Milan’s List: Graphic Novels

Art

Milan Hulsing. Photo by Robin Schouten.

Looking for a good graphic novel to immerse yourself in? TWoA asked graphic artist Milan Hulsing for a few recommendations. Milan is a graphic novelist from Dutch/Czech descent. He is best known for his literary adaptations Stad van Klei (based on the Egyptian novel El Khaldiya by Mohamed el Bisatie) and De Aanslag (based on the novel by Harry Mulisch). Works by him have been translated into French, Spanish and Arabic. He has lived and worked in Pakistan, Egypt and Jordan and has currently settled in the Dutch town of Delft with his wife Tessa and their two children.


Masterpieces are to be celebrated but they also take up space for other titles less often mentioned so I'm getting the following two off my chest before continuing with my personal 5:

Maus - Art Spiegelman

A lot of graphic novels are drawn in an artful style to seduce the reader but this important classic - an 'oral history' of the holocaust through the author's father - shows that it's the story that matters most.

Persepolis - Marjane Satrapi

The movie is one of the very best in the genre so it's interesting to read and see both the book and the movie to compare what works best in which medium. I think the movie is one of the rare examples where the movie is even better than the book, but that's up to you!

Ghost World - Daniel Clowes

Drily funny, ironic but also moving, this is a meandering tale about two teenage friends who outgrow each other and resist to fit into the mould of expectations, from each other and from society.

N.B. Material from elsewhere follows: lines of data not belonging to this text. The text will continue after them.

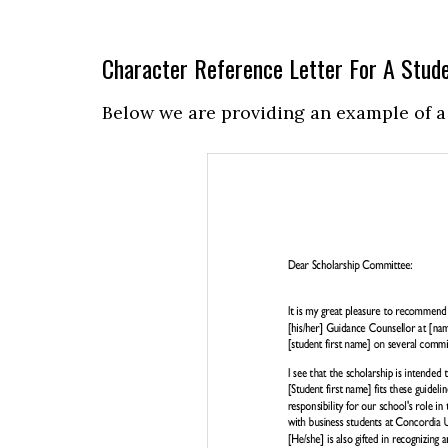
Character Reference Letter For A Stud
Below we are providing an example of a 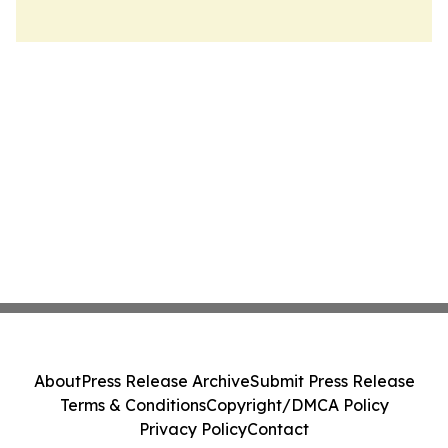
About
Press Release Archive
Submit Press Release
Terms & Conditions
Copyright/DMCA Policy
Privacy Policy
Contact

The Green Hand and Other Stories - Nicole Claveloux

Story is probably most important, but the graphic novel is also a visual medium. The author can present to you a world that is aesthetically singular, beguiling and surreal and give you sensations like no other medium can. Is it literature? Is it art? It's a graphic novel!

Fire!!: The Zora Neale Hurston Story - Peter Bagge

Peter Bagge is the author of several rather coarse but hilarious underground comics. In this book, however, his riotous tone works very well to tell the story of the life of the black folklore researcher and writer Zora Neale Hurston in the USA at the time of the civil rights movement.

The Arrival - Shaun Tan

There doesn't have to be text in a graphic novel. Shaun Tan has been constructing a whole world of his own, but touching on modern day themes like immigration, which is magical and dark at the same time.

Exit Wounds - Rutu Modan

A person searching for her father in a graphic novel in which the characters feel like actual human beings.

Bonus:

The Ballad of the Salty Sea - Hugo Pratt

A poetic adventure story (reminding of Robert Louis Stevenson) by the famous Hugo Pratt who was one of the first adventure authors to tell his stories from a post-colonial, multi-cultural perspective (having travelled and worked all over the world himself). There's an island, there's a poetically inclined pirate, there's a voodoo priest, there's (post-) colonial politics. There's also a shark! It's my favourite comic (they didn't call it graphic novels yet back then) and I'd be curious if young adults today would find it as stimulating.